The UniProt team's annotation efforts have also resulted in a nice little feedback mechanism for the database as well. When they find protein sequences in Ensembl and RefSeq that are supported by evidence from the literature and are not currently in UniProt, the researchers add them to database, Martin said. They've also been able to extract supporting evidence from databases like Ensembl for some proteins in UniProt that have limited functional data associated with them, she said.
So far, the UniProt team has mapped over 76,000 protein isoforms to the reference. In addition, they have mapped 27 structural and functional features including enzyme active sites, modified residues, protein-binding domains, protein isoforms, post-translational modification sites, and more. The mappings and related annotations — including features' names, supporting literature, and links to full UniProt entries— are provided in Bed and BigBed files. These can be used with genome browsers from the University of California, Santa Cruz, Ensembl, and others. Users can download these files from an ftp site, and they will soon be available as public track hubs on the UCSC and Ensembl genome browsers, McGarvey said. Researchers can also simply download the full sequences and annotations from UniProt directly.
The researchers have also developed a protein data browser that lets researchers scroll through protein sequences and visualize associated annotations. They are now trying to link the protein browser with genome browsers so that researchers can both see and interact with protein features within genome browsers. Currently, protein features and annotations show up as "snapshots" in genome browsers and are not interactive, Martin explained. "That's something that we would like to develop in the next few months," she said.
The researchers are also working on an application programming interface that will provide programmatic access to the protein data, McGarvey said. They are putting the finishing touches on the API and plan to release it sometime this summer. Other activities for the group include mapping protein variation and annotation information to variants in ClinGen.

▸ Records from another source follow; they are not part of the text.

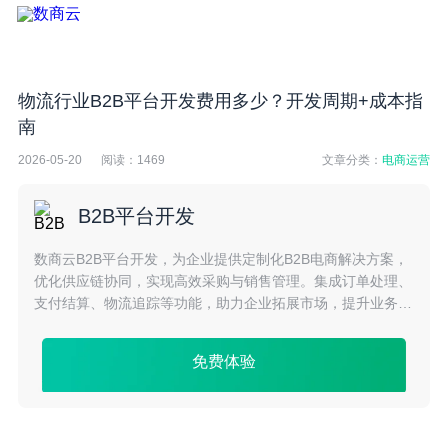
物流行业B2B平台开发费用多少？开发周期+成本指
南
2026-05-20
阅读：
1469
文章分类：
电商运营
B2B平台开发
数商云B2B平台开发，为企业提供定制化B2B电商解决方案，
优化供应链协同，实现高效采购与销售管理。集成订单处理、
支付结算、物流追踪等功能，助力企业拓展市场，提升业务效
率与竞争力。
免费体验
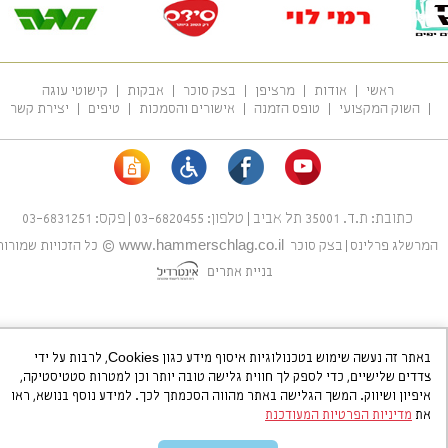
ראשי
אודות
מרציפן
בצק סוכר
אבקות
קישוטי עוגה
השוק המקצועי
טופס הזמנה
אישורים והסמכות
טיפים
יצירת קשר
כתובת:
ת.ד. 35001 תל אביב
|
טלפון:
03-6820455
|
פקס:
03-6831251
מרשלג פרלינס
|
בצק סוכר
www.hammerschlag.co.il
©
כל הזכויות שמורות
בניית אתרים
באתר זה נעשה שימוש בטכנולוגיות איסוף מידע כגון Cookies, לרבות על ידי
צדדים שלישיים, כדי לספק לך חווית גלישה טובה יותר וכן למטרות סטטיסטיקה,
איפיון ושיווק. המשך הגלישה באתר מהווה הסכמתך לכך. למידע נוסף בנושא, ראו
את
מדיניות הפרטיות המעודכנת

In a poster presented at this year's Joint Summits on Translational Science, which was held in San Francisco last month, McGarvey shared the results of some initial comparisons between pathogenic and non-pathogenic variants in both UniProt and ClinVar. One table included in the poster reported the results of comparing ClinVar SNPs and analogous UniProt amino acid variants. McGarvey found that 45 percent of UniProt disease variants are also present in ClinVar. His comparison also showed a 35 percent overlap in pathogenic SNPs between UniProt and ClinVar.
The decreased overlap is most likely the result of differing annotation approaches and the fact that each database likely contains information that the other does not, McGarvey said. The comparison was also limited to just ClinVar SNPs and so that could be a contributing factor as well.
"We haven't done a full analysis yet," he said. "We are just starting to look at the data and seeing what it tells us."